(Page-level text extractions)
= = = = =

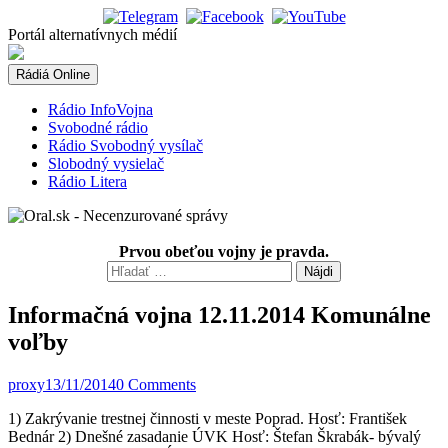
Skip
to
Portál alternatívnych médií
content
Rádiá Online
Rádio InfoVojna
Svobodné rádio
Rádio Svobodný vysílač
Slobodný vysielač
Rádio Litera
Prvou obeťou vojny je pravda.
Hľadať:
Informačná vojna 12.11.2014 Komunálne
voľby
proxy
13/11/2014
0 Comments
1) Zakrývanie trestnej činnosti v meste Poprad. Hosť: František
Bednár 2) Dnešné zasadanie ÚVK Hosť: Štefan Škrabák- bývalý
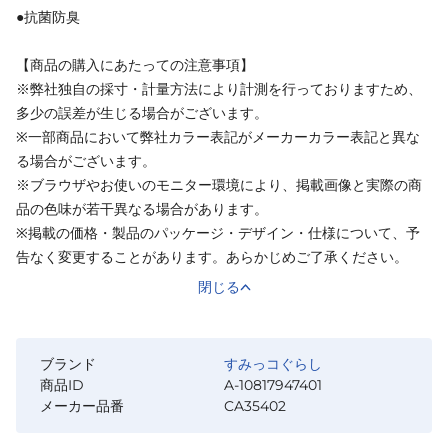
●抗菌防臭
【商品の購入にあたっての注意事項】
※弊社独自の採寸・計量方法により計測を行っておりますため、
多少の誤差が生じる場合がございます。
※一部商品において弊社カラー表記がメーカーカラー表記と異な
る場合がございます。
※ブラウザやお使いのモニター環境により、掲載画像と実際の商
品の色味が若干異なる場合があります。
※掲載の価格・製品のパッケージ・デザイン・仕様について、予
告なく変更することがあります。あらかじめご了承ください。
閉じる
ブランド
すみっコぐらし
商品ID
A-10817947401
メーカー品番
CA35402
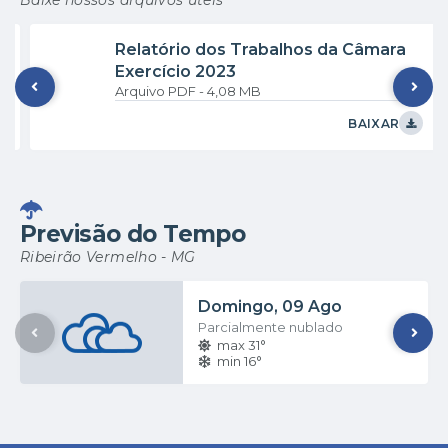
Baixe nossos arquivos úteis
Relatório dos Trabalhos da Câmara
Exercício 2023
PDF
4,08 MB
BAIXAR
Previsão do Tempo
Ribeirão Vermelho - MG
Domingo
09 Ago
Parcialmente nublado
max 31°
min 16°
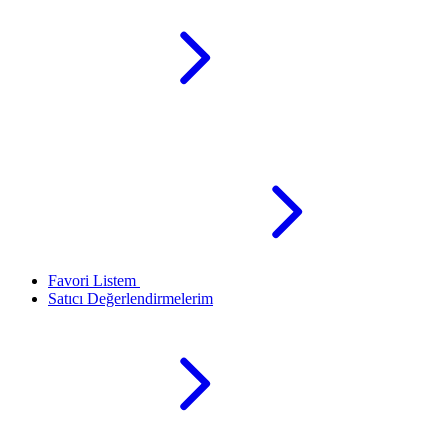
Favori Listem
Satıcı Değerlendirmelerim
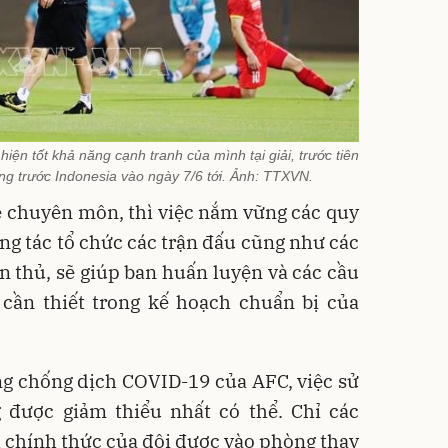
iện tốt khả năng cạnh tranh của mình tại giải, trước tiên
ng trước Indonesia vào ngày 7/6 tới. Ảnh: TTXVN.
về chuyên môn, thì việc nắm vững các quy
ng tác tổ chức các trận đấu cũng như các
n thủ, sẽ giúp ban huấn luyện và các cầu
cần thiết trong kế hoạch chuẩn bị của
ng chống dịch COVID-19 của AFC, việc sử
được giảm thiểu nhất có thể. Chỉ các
 chính thức của đội được vào phòng thay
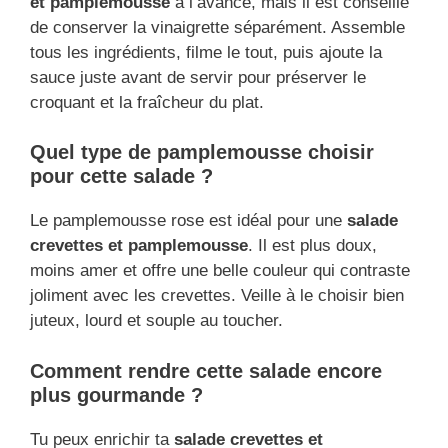
et pamplemousse
à l’avance, mais il est conseillé
de conserver la vinaigrette séparément. Assemble
tous les ingrédients, filme le tout, puis ajoute la
sauce juste avant de servir pour préserver le
croquant et la fraîcheur du plat.
Quel type de pamplemousse choisir
pour cette salade ?
Le pamplemousse rose est idéal pour une
salade
crevettes et pamplemousse
. Il est plus doux,
moins amer et offre une belle couleur qui contraste
joliment avec les crevettes. Veille à le choisir bien
juteux, lourd et souple au toucher.
Comment rendre cette salade encore
plus gourmande ?
Tu peux enrichir ta
salade crevettes et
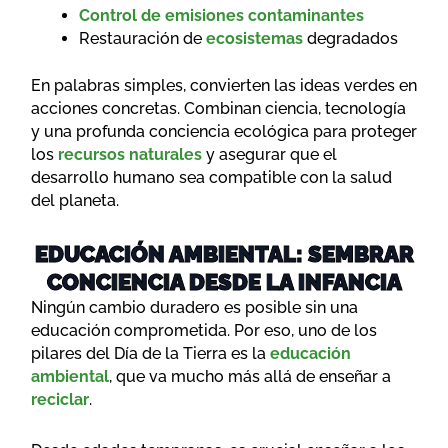
Control de emisiones contaminantes
Restauración de
ecosistemas
degradados
En palabras simples, convierten las ideas verdes en
acciones concretas. Combinan ciencia, tecnología
y una profunda conciencia ecológica para proteger
los
recursos naturales
y asegurar que el
desarrollo humano sea compatible con la salud
del planeta.
EDUCACIÓN AMBIENTAL: SEMBRAR
CONCIENCIA DESDE LA INFANCIA
Ningún cambio duradero es posible sin una
educación comprometida. Por eso, uno de los
pilares del Día de la Tierra es la
educación
ambiental
, que va mucho más allá de enseñar a
reciclar
.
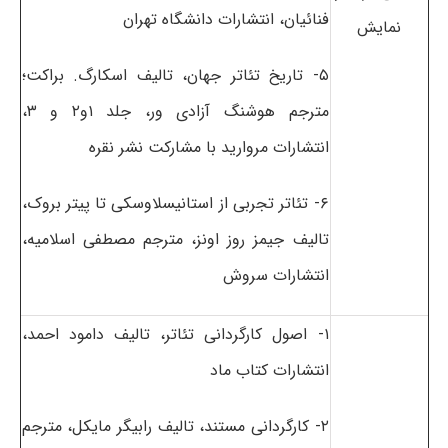
فنائیان، انتشارات دانشگاه تهران
نمایش
۵- تاریخ تئاتر جهان، تالیف اسکارگ. براکت؛
مترجم هوشنگ آزادی ور، جلد ۱و۲ و ۳،
انتشارات مروارید با مشارکت نشر نقره
۶- تئاتر تجربی از استانیسلاوسکی تا پیتر بروک،
تالیف جیمز روز اونز، مترجم مصطفی اسلامیه،
انتشارات سروش
۱- اصول کارگردانی تئاتر، تالیف دامود احمد،
انتشارات کتاب ماد
۲- کارگردانی مستند، تالیف رابیگر مایکل، مترجم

= = = = =

EXERCISE DESCRIPTION:
Beginning with the line containing "ng chống dịch COVID-19 của AFC, việc sử" and ending with the last line of the data above, repeat each line exactly. Include no pictures and no other lines.

ANSWER SPACE:
ng chống dịch COVID-19 của AFC, việc sử
được giảm thiểu nhất có thể. Chỉ các
 chính thức của đội được vào phòng thay
et pamplemousse
à l’avance, mais il est conseillé
de conserver la vinaigrette séparément. Assemble
tous les ingrédients, filme le tout, puis ajoute la
sauce juste avant de servir pour préserver le
croquant et la fraîcheur du plat.
Quel type de pamplemousse choisir
pour cette salade ?
Le pamplemousse rose est idéal pour une
salade
crevettes et pamplemousse
. Il est plus doux,
moins amer et offre une belle couleur qui contraste
joliment avec les crevettes. Veille à le choisir bien
juteux, lourd et souple au toucher.
Comment rendre cette salade encore
plus gourmande ?
Tu peux enrichir ta
salade crevettes et
Control de emisiones contaminantes
Restauración de
ecosistemas
degradados
En palabras simples, convierten las ideas verdes en
acciones concretas. Combinan ciencia, tecnología
y una profunda conciencia ecológica para proteger
los
recursos naturales
y asegurar que el
desarrollo humano sea compatible con la salud
del planeta.
EDUCACIÓN AMBIENTAL: SEMBRAR
CONCIENCIA DESDE LA INFANCIA
Ningún cambio duradero es posible sin una
educación comprometida. Por eso, uno de los
pilares del Día de la Tierra es la
educación
ambiental
, que va mucho más allá de enseñar a
reciclar
.
فنائیان، انتشارات دانشگاه تهران
نمایش
۵- تاریخ تئاتر جهان، تالیف اسکارگ. براکت؛
مترجم هوشنگ آزادی ور، جلد ۱و۲ و ۳،
انتشارات مروارید با مشارکت نشر نقره
۶- تئاتر تجربی از استانیسلاوسکی تا پیتر بروک،
تالیف جیمز روز اونز، مترجم مصطفی اسلامیه،
انتشارات سروش
۱- اصول کارگردانی تئاتر، تالیف دامود احمد،
انتشارات کتاب ماد
۲- کارگردانی مستند، تالیف رابیگر مایکل، مترجم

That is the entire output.